図29−1に示すような警備解除状態の監視領域において、監視領域の内部にいる人物に気付かずに警備状態への操作をしてしまった場合、エリアが変更しない構成であれば、図29−2に示すように、エリア2には、センサS1〜S3の検知区域が含まれ、エリア3には、センサS4、S5の検知区域が含まれることになる。そうすると、その内部にいる人物がエリア3に存在していれば、即座に「侵入者侵入」と誤判断してしまう。
しかし、図29−1に示すような警備解除状態の監視領域において、監視領域の内部にいる人物に気付かずに警備状態への操作をしてしまった場合、変更部256により、センサ領域対応情報を変更することでエリアが変更する構成であれば、図29−3に示すように、エリア2には、センサS1〜S5の検知区域が含まれることになる。そうすると、監視領域の内部にいる人物がセンサS1〜S5に検知されてしまった場合でも、不審者か否かの判断確定までの猶予時間が得られることになる。
このように、監視領域のエリアを変更することで、不審者か否かの判断確定までの猶予時間が得られることで、誤って警備状態への操作を行った場合でも、その猶予時間内に再び警備解除状態への操作を行うことにより、誤報を防止することができる。また、猶予時間は、監視領域の奥側に行くまでの時間(n秒)を考慮しているため、残務中セットがなされた場合に、監視領域の奥側からコントローラ101の設置場所まで移動する時間が確保される。また、逆セットがなされた場合に、誤って警備状態への操作を行ってしまった人物(社員B)が、監視領域の内部を移動中に監視領域の内部にいる人物(社員A)に気付き、コントローラ101まで行く時間が確保される。
このように、本実施の形態にかかる警備装置は、実施の形態1の効果に加え、監視領域の状況に応じて領域を動的に変化させることも容易に実現できる。
なお、上記実施の形態1、2では、警備装置100、200という単一の装置において、検知状態時系列情報を生成し、センサ領域対応情報に登録されているセンサ検知遷移状態情報、監視領域への入退館情報、警備操作情報、および定常状態復旧情報と、入館行動モデルおよび退館行動モデルとを照合して、その照合結果に基づいて種々の判断を行うものであったが、これに限定されるものではなく、検知状態時系列情報の生成と照合とを異なる装置で行うように構成してもよい。

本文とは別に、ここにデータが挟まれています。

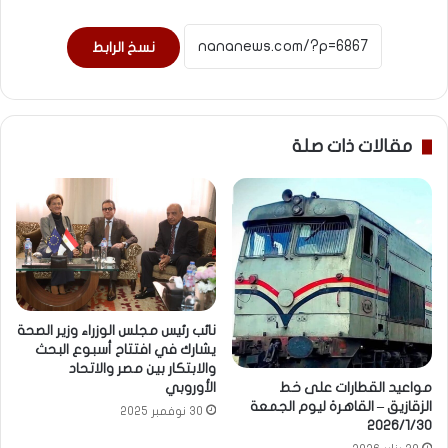
نسخ الرابط
مقالات ذات صلة
نائب رئيس مجلس الوزراء وزير الصحة
يشارك في افتتاح أسبوع البحث
والابتكار بين مصر والاتحاد
مواعيد القطارات على خط
الأوروبي
الزقازيق – القاهرة ليوم الجمعة
30 نوفمبر 2025
2026/1/30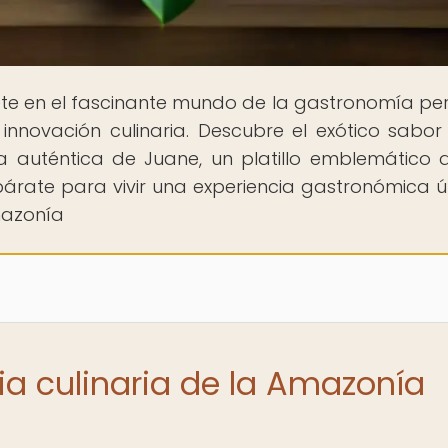
te en el fascinante mundo de la gastronomía pe
innovación culinaria. Descubre el exótico sabor
 auténtica de Juane, un platillo emblemático 
párate para vivir una experiencia gastronómica ú
mazonía
ia culinaria de la Amazonía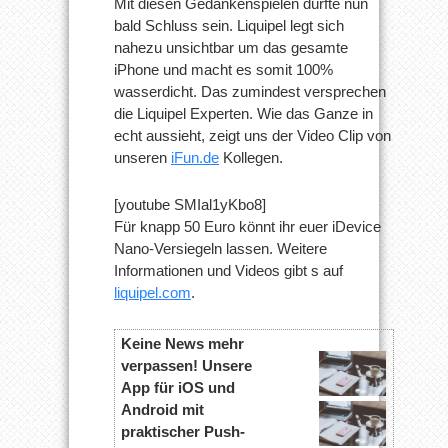
Mit diesen Gedankenspielen dürfte nun
bald Schluss sein. Liquipel legt sich
nahezu unsichtbar um das gesamte
iPhone und macht es somit 100%
wasserdicht. Das zumindest versprechen
die Liquipel Experten. Wie das Ganze in
echt aussieht, zeigt uns der Video Clip von
unseren
iFun.de
Kollegen.
[youtube SMIal1yKbo8]
Für knapp 50 Euro könnt ihr euer iDevice
Nano-Versiegeln lassen. Weitere
Informationen und Videos gibt s auf
liquipel.com
.
Keine News mehr
verpassen! Unsere
App für iOS und
Android mit
praktischer Push-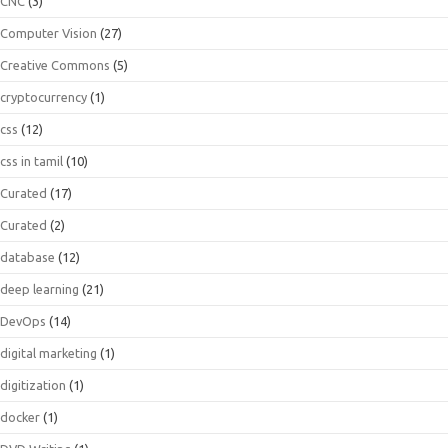
CNC
(3)
Computer Vision
(27)
Creative Commons
(5)
cryptocurrency
(1)
css
(12)
css in tamil
(10)
Curated
(17)
Curated
(2)
database
(12)
deep learning
(21)
DevOps
(14)
digital marketing
(1)
digitization
(1)
docker
(1)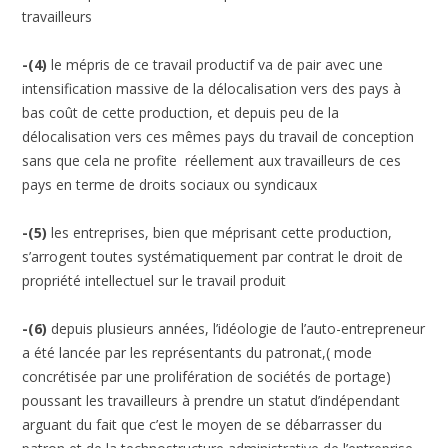
travailleurs
-(4)
le mépris de ce travail productif va de pair avec une
intensification massive de la délocalisation vers des pays à
bas coût de cette production, et depuis peu de la
délocalisation vers ces mêmes pays du travail de conception
sans que cela ne profite réellement aux travailleurs de ces
pays en terme de droits sociaux ou syndicaux
-(5)
les entreprises, bien que méprisant cette production,
s’arrogent toutes systématiquement par contrat le droit de
propriété intellectuel sur le travail produit
-(6)
depuis plusieurs années, l’idéologie de l’auto-entrepreneur
a été lancée par les représentants du patronat,( mode
concrétisée par une prolifération de sociétés de portage)
poussant les travailleurs à prendre un statut d’indépendant
arguant du fait que c’est le moyen de se débarrasser du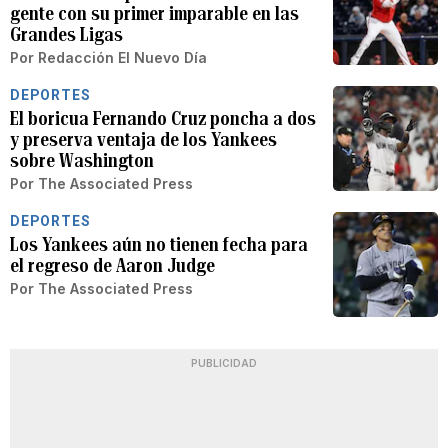
gente con su primer imparable en las
Grandes Ligas
Por
Redacción El Nuevo Día
DEPORTES
El boricua Fernando Cruz poncha a dos
y preserva ventaja de los Yankees
sobre Washington
Por
The Associated Press
DEPORTES
Los Yankees aún no tienen fecha para
el regreso de Aaron Judge
Por
The Associated Press
PUBLICIDAD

例えば、検知状態時系列情報を警備装置で生成し、監視センタなどの外部装置に入館行動モデルおよび退館行動モデルを記憶しておき、照合を実行するように構成することができる。すなわち、この例では、警備装置において生成された検知状態時系列情報を、監視センタなどの外部装置に送信する。そして、該検知状態時系列情報を受信した監視センタなどの外部装置において、センサ領域対応情報に登録されているセンサ検知遷移状態情報、監視領域への入退館情報、警備操作情報、および定常状態復旧情報と、入館行動モデルおよび退館行動モデルとを照合し、その照合結果に基づいて種々の判断を行う構成とすればよい。